- **WHAT THIS TASK INVOLVES**
Find how many lines in this data contain the string "General". Respond with only that number.

[Recorded data]
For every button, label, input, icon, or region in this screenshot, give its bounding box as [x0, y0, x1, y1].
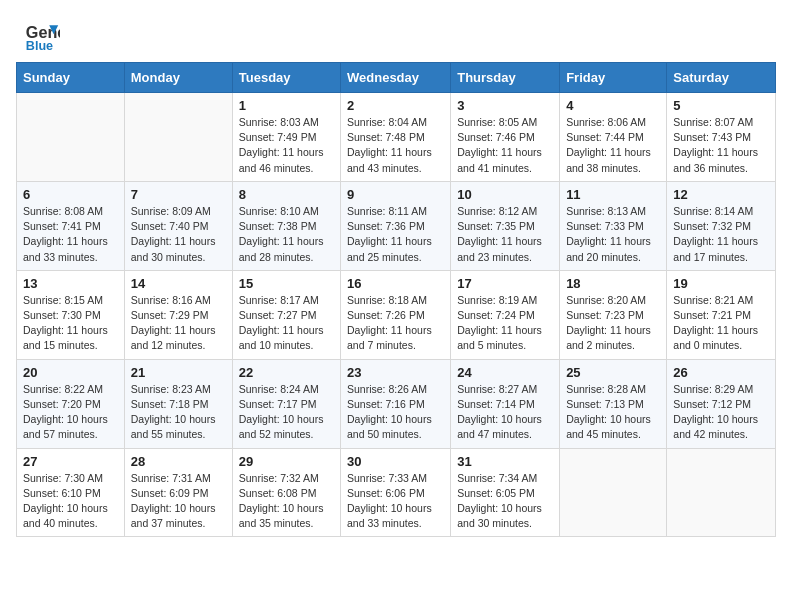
day-number: 30 [347, 454, 444, 469]
calendar-cell [124, 93, 232, 182]
day-number: 7 [131, 187, 226, 202]
calendar-cell: 26Sunrise: 8:29 AM Sunset: 7:12 PM Dayli… [667, 359, 776, 448]
calendar-cell: 2Sunrise: 8:04 AM Sunset: 7:48 PM Daylig… [341, 93, 451, 182]
calendar-cell: 27Sunrise: 7:30 AM Sunset: 6:10 PM Dayli… [17, 448, 125, 537]
day-number: 22 [239, 365, 334, 380]
day-info: Sunrise: 8:04 AM Sunset: 7:48 PM Dayligh… [347, 115, 444, 176]
calendar-week-row: 13Sunrise: 8:15 AM Sunset: 7:30 PM Dayli… [17, 270, 776, 359]
col-header-thursday: Thursday [451, 63, 560, 93]
calendar-table: SundayMondayTuesdayWednesdayThursdayFrid… [16, 62, 776, 537]
day-number: 12 [673, 187, 769, 202]
day-info: Sunrise: 7:33 AM Sunset: 6:06 PM Dayligh… [347, 471, 444, 532]
calendar-cell: 14Sunrise: 8:16 AM Sunset: 7:29 PM Dayli… [124, 270, 232, 359]
calendar-cell: 11Sunrise: 8:13 AM Sunset: 7:33 PM Dayli… [560, 181, 667, 270]
col-header-wednesday: Wednesday [341, 63, 451, 93]
day-info: Sunrise: 8:16 AM Sunset: 7:29 PM Dayligh… [131, 293, 226, 354]
calendar-cell [560, 448, 667, 537]
day-info: Sunrise: 8:12 AM Sunset: 7:35 PM Dayligh… [457, 204, 553, 265]
logo-icon: General Blue [24, 18, 60, 54]
day-info: Sunrise: 7:34 AM Sunset: 6:05 PM Dayligh… [457, 471, 553, 532]
calendar-cell: 22Sunrise: 8:24 AM Sunset: 7:17 PM Dayli… [232, 359, 340, 448]
day-number: 17 [457, 276, 553, 291]
day-info: Sunrise: 8:20 AM Sunset: 7:23 PM Dayligh… [566, 293, 660, 354]
day-number: 18 [566, 276, 660, 291]
day-info: Sunrise: 8:24 AM Sunset: 7:17 PM Dayligh… [239, 382, 334, 443]
day-info: Sunrise: 8:15 AM Sunset: 7:30 PM Dayligh… [23, 293, 118, 354]
day-number: 9 [347, 187, 444, 202]
day-number: 28 [131, 454, 226, 469]
day-number: 20 [23, 365, 118, 380]
calendar-cell: 13Sunrise: 8:15 AM Sunset: 7:30 PM Dayli… [17, 270, 125, 359]
day-number: 10 [457, 187, 553, 202]
calendar-wrap: SundayMondayTuesdayWednesdayThursdayFrid… [0, 62, 792, 553]
day-info: Sunrise: 8:06 AM Sunset: 7:44 PM Dayligh… [566, 115, 660, 176]
calendar-cell: 18Sunrise: 8:20 AM Sunset: 7:23 PM Dayli… [560, 270, 667, 359]
day-info: Sunrise: 8:05 AM Sunset: 7:46 PM Dayligh… [457, 115, 553, 176]
calendar-cell: 10Sunrise: 8:12 AM Sunset: 7:35 PM Dayli… [451, 181, 560, 270]
day-info: Sunrise: 8:14 AM Sunset: 7:32 PM Dayligh… [673, 204, 769, 265]
calendar-cell: 17Sunrise: 8:19 AM Sunset: 7:24 PM Dayli… [451, 270, 560, 359]
calendar-cell: 31Sunrise: 7:34 AM Sunset: 6:05 PM Dayli… [451, 448, 560, 537]
calendar-cell [17, 93, 125, 182]
day-info: Sunrise: 7:32 AM Sunset: 6:08 PM Dayligh… [239, 471, 334, 532]
day-number: 8 [239, 187, 334, 202]
calendar-cell: 16Sunrise: 8:18 AM Sunset: 7:26 PM Dayli… [341, 270, 451, 359]
calendar-cell: 4Sunrise: 8:06 AM Sunset: 7:44 PM Daylig… [560, 93, 667, 182]
calendar-cell: 8Sunrise: 8:10 AM Sunset: 7:38 PM Daylig… [232, 181, 340, 270]
day-info: Sunrise: 8:08 AM Sunset: 7:41 PM Dayligh… [23, 204, 118, 265]
day-info: Sunrise: 8:27 AM Sunset: 7:14 PM Dayligh… [457, 382, 553, 443]
day-number: 23 [347, 365, 444, 380]
calendar-cell: 15Sunrise: 8:17 AM Sunset: 7:27 PM Dayli… [232, 270, 340, 359]
day-info: Sunrise: 8:21 AM Sunset: 7:21 PM Dayligh… [673, 293, 769, 354]
day-number: 21 [131, 365, 226, 380]
day-info: Sunrise: 8:18 AM Sunset: 7:26 PM Dayligh… [347, 293, 444, 354]
calendar-cell: 6Sunrise: 8:08 AM Sunset: 7:41 PM Daylig… [17, 181, 125, 270]
day-info: Sunrise: 8:19 AM Sunset: 7:24 PM Dayligh… [457, 293, 553, 354]
col-header-tuesday: Tuesday [232, 63, 340, 93]
calendar-cell: 21Sunrise: 8:23 AM Sunset: 7:18 PM Dayli… [124, 359, 232, 448]
calendar-cell: 3Sunrise: 8:05 AM Sunset: 7:46 PM Daylig… [451, 93, 560, 182]
calendar-week-row: 6Sunrise: 8:08 AM Sunset: 7:41 PM Daylig… [17, 181, 776, 270]
day-number: 1 [239, 98, 334, 113]
calendar-cell: 28Sunrise: 7:31 AM Sunset: 6:09 PM Dayli… [124, 448, 232, 537]
calendar-week-row: 20Sunrise: 8:22 AM Sunset: 7:20 PM Dayli… [17, 359, 776, 448]
day-number: 14 [131, 276, 226, 291]
day-number: 31 [457, 454, 553, 469]
day-info: Sunrise: 8:11 AM Sunset: 7:36 PM Dayligh… [347, 204, 444, 265]
day-info: Sunrise: 8:29 AM Sunset: 7:12 PM Dayligh… [673, 382, 769, 443]
calendar-cell: 19Sunrise: 8:21 AM Sunset: 7:21 PM Dayli… [667, 270, 776, 359]
day-number: 27 [23, 454, 118, 469]
page-header: General Blue [0, 0, 792, 62]
day-number: 6 [23, 187, 118, 202]
calendar-week-row: 27Sunrise: 7:30 AM Sunset: 6:10 PM Dayli… [17, 448, 776, 537]
calendar-cell: 20Sunrise: 8:22 AM Sunset: 7:20 PM Dayli… [17, 359, 125, 448]
day-info: Sunrise: 8:03 AM Sunset: 7:49 PM Dayligh… [239, 115, 334, 176]
day-number: 13 [23, 276, 118, 291]
day-info: Sunrise: 7:31 AM Sunset: 6:09 PM Dayligh… [131, 471, 226, 532]
col-header-monday: Monday [124, 63, 232, 93]
day-info: Sunrise: 8:07 AM Sunset: 7:43 PM Dayligh… [673, 115, 769, 176]
calendar-cell: 29Sunrise: 7:32 AM Sunset: 6:08 PM Dayli… [232, 448, 340, 537]
calendar-cell: 23Sunrise: 8:26 AM Sunset: 7:16 PM Dayli… [341, 359, 451, 448]
calendar-cell: 30Sunrise: 7:33 AM Sunset: 6:06 PM Dayli… [341, 448, 451, 537]
day-number: 5 [673, 98, 769, 113]
calendar-cell: 25Sunrise: 8:28 AM Sunset: 7:13 PM Dayli… [560, 359, 667, 448]
day-number: 24 [457, 365, 553, 380]
col-header-sunday: Sunday [17, 63, 125, 93]
day-info: Sunrise: 8:28 AM Sunset: 7:13 PM Dayligh… [566, 382, 660, 443]
day-number: 4 [566, 98, 660, 113]
calendar-cell: 9Sunrise: 8:11 AM Sunset: 7:36 PM Daylig… [341, 181, 451, 270]
day-number: 11 [566, 187, 660, 202]
day-number: 19 [673, 276, 769, 291]
day-info: Sunrise: 8:22 AM Sunset: 7:20 PM Dayligh… [23, 382, 118, 443]
day-info: Sunrise: 8:26 AM Sunset: 7:16 PM Dayligh… [347, 382, 444, 443]
calendar-week-row: 1Sunrise: 8:03 AM Sunset: 7:49 PM Daylig… [17, 93, 776, 182]
day-info: Sunrise: 8:13 AM Sunset: 7:33 PM Dayligh… [566, 204, 660, 265]
svg-text:Blue: Blue [26, 39, 53, 53]
calendar-cell [667, 448, 776, 537]
col-header-saturday: Saturday [667, 63, 776, 93]
day-info: Sunrise: 8:09 AM Sunset: 7:40 PM Dayligh… [131, 204, 226, 265]
calendar-cell: 5Sunrise: 8:07 AM Sunset: 7:43 PM Daylig… [667, 93, 776, 182]
day-number: 15 [239, 276, 334, 291]
calendar-cell: 7Sunrise: 8:09 AM Sunset: 7:40 PM Daylig… [124, 181, 232, 270]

- **REPLY TO THE TASK**
2